Wednesday, June 24, 2026
WHAT WE CAN KNOW by Ian McEwan
Critics didn’t dub this author Ian Macabre for nothing, and
this book solidifies that reputation.
For the first 150 pages, the highbrow plot treads water as Thomas
Metcalfe in 2120 narrates his search for a lost poem from 2014. Not much has changed in 100 years except that
a bunch of landmasses and species of flora and fauna have disappeared, thanks
to climate change upheaval and a tsunami caused by a manmade screw-up. The missing
poem’s celebrated author read the poem, an homage to his wife, at a dinner
party and insisted that there be no other copies. The poem was a gift, and his wife could do
with it as she pleased. No one has seen
it since. The poet’s wife was a
published author herself but abandoned her writing career to become basically a
tradwife. Finally, our first half
narrator, Thomas rediscovers a forgotten note in his coat pocket, and things
start to get rolling.

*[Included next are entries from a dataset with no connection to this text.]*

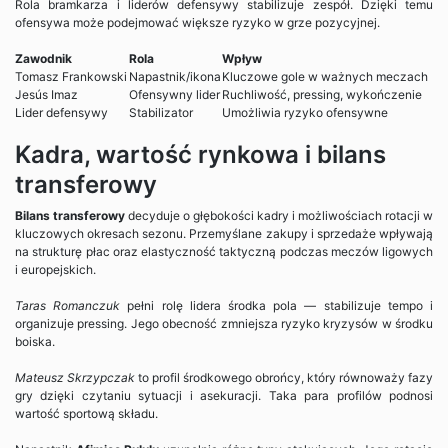
Rola bramkarza i liderów defensywy stabilizuje zespół. Dzięki temu
ofensywa może podejmować większe ryzyko w grze pozycyjnej.
Zawodnik
Rola
Wpływ
Tomasz Frankowski
Napastnik/ikona
Kluczowe gole w ważnych meczach
Jesús Imaz
Ofensywny lider
Ruchliwość, pressing, wykończenie
Lider defensywy
Stabilizator
Umożliwia ryzyko ofensywne
Kadra, wartość rynkowa i bilans
transferowy
Bilans transferowy
decyduje o głębokości kadry i możliwościach rotacji w
kluczowych okresach sezonu. Przemyślane zakupy i sprzedaże wpływają
na strukturę płac oraz elastyczność taktyczną podczas meczów ligowych
i europejskich.
Taras Romanczuk
pełni rolę lidera środka pola — stabilizuje tempo i
organizuje pressing. Jego obecność zmniejsza ryzyko kryzysów w środku
boiska.
Mateusz Skrzypczak
to profil środkowego obrońcy, który równoważy fazy
gry dzięki czytaniu sytuacji i asekuracji. Taka para profilów podnosi
wartość sportową składu.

His tedious search
for the lost poem morphs from an archive search to a more literal hunt for
buried treasure. Part II is something
else entirely, but readers will recognize the narrator and the other characters
from the 21st century dinner party.
This is where the storyline indeed becomes macabre, and a lost boy in a
train station is just a tiny warmup for what is to come. Unfortunately, some readers will probably
abandon this book before they get to the good stuff.